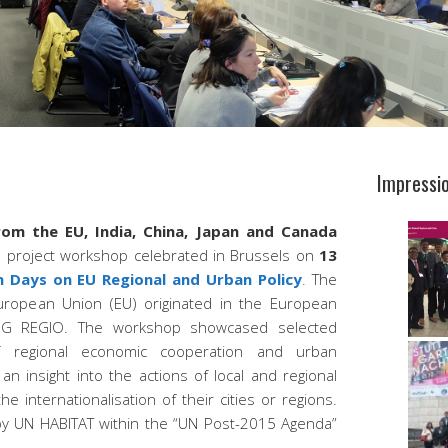
Impressi
rom the EU, India, China, Japan and Canada
s
project workshop celebrated in Brussels on
13
Days on EU Regional and Urban Policy
.
The
 European Union (EU) originated in the European
DG REGIO. The workshop showcased selected
f regional economic cooperation and urban
 an insight into the actions of local and regional
e internationalisation of their cities or regions.
 UN HABITAT within the “UN Post-2015 Agenda”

* * * * *

» Work instructions
When you retype the data above, match every line exactly and leave the pictures behind.

» Your response
Impressi
rom the EU, India, China, Japan and Canada
s
project workshop celebrated in Brussels on
13
Days on EU Regional and Urban Policy
.
The
 European Union (EU) originated in the European
DG REGIO. The workshop showcased selected
f regional economic cooperation and urban
 an insight into the actions of local and regional
e internationalisation of their cities or regions.
 UN HABITAT within the “UN Post-2015 Agenda”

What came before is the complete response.